Bリーグの舞台で、数字以上のインパクトを放つ「ディフェンス職人」としてその名を轟かせているのが、現在佐賀バルーナーズに所属する内尾聡理(うちお・そうり)選手です。

福岡の名門・福岡第一高校で全国制覇を経験し、大学を経てプロの世界へ飛び込んだ彼のキャリアは、常に「チームを勝たせるための献身的なプレー」に彩られてきました。

本記事では、内尾選手のこれまでの歩みと、彼がBリーグでどのように独自の地位を築いてきたのか、その軌跡を詳しく辿ります。

福岡第一高校時代:最強世代の「守備の要」として

内尾選手のキャリアを語る上で欠かせないのが、高校バスケ界の雄・福岡第一高校での活躍です。

同期には現在NBAや日本代表で活躍する河村勇輝選手がおり、内尾選手はその「最強世代」の主力としてコートに立ち続けました。

 

 

高校3年時の2019年には、インターハイ、ウインターカップの「二冠」を達成。

河村選手が華やかな司令塔として脚光を浴びる傍らで、内尾選手は相手のエースを封じ込めるストッパー役として、チームの勝利に不可欠なピースとなりました。

井手口孝コーチからもその泥臭いプレイスタイルを高く評価され、この時期に「ディフェンスでチームを支える」という彼のプレイスタイルが確立されました。

中央大学時代:キャプテンとして培ったリーダーシップ

高校卒業後、内尾選手は中央大学へ進学します。

大学界でもその守備力は群を抜いており、下級生の頃から出場機会を確保しました。特筆すべきは、4年時にキャプテンを務めたことです。

個の能力が重視されがちな大学バスケにおいて、内尾選手はチーム全体の規律と守備意識を高めるリーダーシップを発揮しました。

 

 

自らが先頭に立ってルーズボールを追い、声を出し続ける姿勢は、チームメイトからも絶大な信頼を寄せられました。

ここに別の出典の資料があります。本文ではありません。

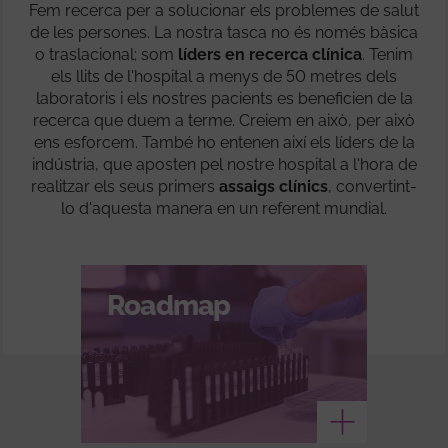
Fem recerca per a solucionar els problemes de salut
de les persones. La nostra tasca no és només bàsica
o traslacional; som
líders en recerca clínica
. Tenim
els llits de l'hospital a menys de 50 metres dels
laboratoris i els nostres pacients es beneficien de la
recerca que duem a terme. Creiem en això, per això
ens esforcem. També ho entenen així els líders de la
indústria, que aposten pel nostre hospital a l'hora de
realitzar els seus primers
assaigs clínics
, convertint-
lo d'aquesta manera en un referent mundial.
Roadmap
Veure més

インカレなどの大舞台でも、身長184cmというサイズながら自分より大きな選手を抑え込む「万能なディフェンダー」としての能力をさらに磨き上げました。

Bリーグでの挑戦:千葉、名古屋、そして佐賀へ

内尾選手のプロキャリアは、2024年1月に特別指定選手として加入した千葉ジェッツから始まります。

加入直後からジョン・パトリックヘッドコーチの信頼を勝ち取り、ルーキーながらチャンピオンシップ(CS)で先発出場を果たすという異例の活躍を見せました。

特に、リーグ屈指のスコアラーである宇都宮ブレックスのDJ・ニュービル選手を徹底マークし、仕事をさせなかった守備は、Bリーグファンに強烈な印象を与えました。

 

 

2024-25シーズンにはファイティングイーグルス名古屋へ移籍。

そこでもハードなディフェンスと勝負所でのハッスルプレーで貢献し、さらなる成長を遂げます。

 

 

そして、2025-26シーズンからは佐賀バルーナーズに加入しました。

宮永雄太ヘッドコーチのもと、ディフェンスを文化とするチームにおいて、内尾選手はスターティングファイブの一角として欠かせない存在となっています。

現在は、守備だけでなく速攻でのフィニッシュや3ポイントシュートの精度も向上させ、攻守両面で存在感を放つ2ウェイプレーヤーへの進化を続けています。

プレイスタイル:勝利を呼び込む「ディフェンス・エナジー」

内尾選手の最大の武器は、卓越したフットワークと先を読むインテリジェンスを生かした個人守備です。

相手のエースに執拗にプレッシャーをかけ続け、リズムを狂わせる能力は、スタッツシートの得点欄には現れない「勝利への貢献」として高く評価されています。

 

 

また、コート外での活動にも積極的です。「S.U future」というプロジェクトを立ち上げ、ひとり親家庭の子どもたちへの支援活動を行うなど、プロアスリートとしての社会的責任を果たす姿勢も、多くのファンから支持される理由の一つです。

 

 

まとめ:さらなる高みを目指して

福岡第一での栄冠から、Bリーグでの熾烈な戦いまで、内尾聡理選手のキャリアは常に「努力と献身」に裏打ちされています。

派手なダンクや高得点こそ少ないかもしれませんが、彼がコートにいるだけでチームの強度が上がり、ファンの熱量が高まります。

2026年現在、24歳という若さでリーグを代表するディフェンダーへと成長した内尾選手。

今後、彼が日本代表の舞台や、さらに大きなタイトル獲得に向けてどのような進化を遂げるのか、そのキャリアから目が離せません。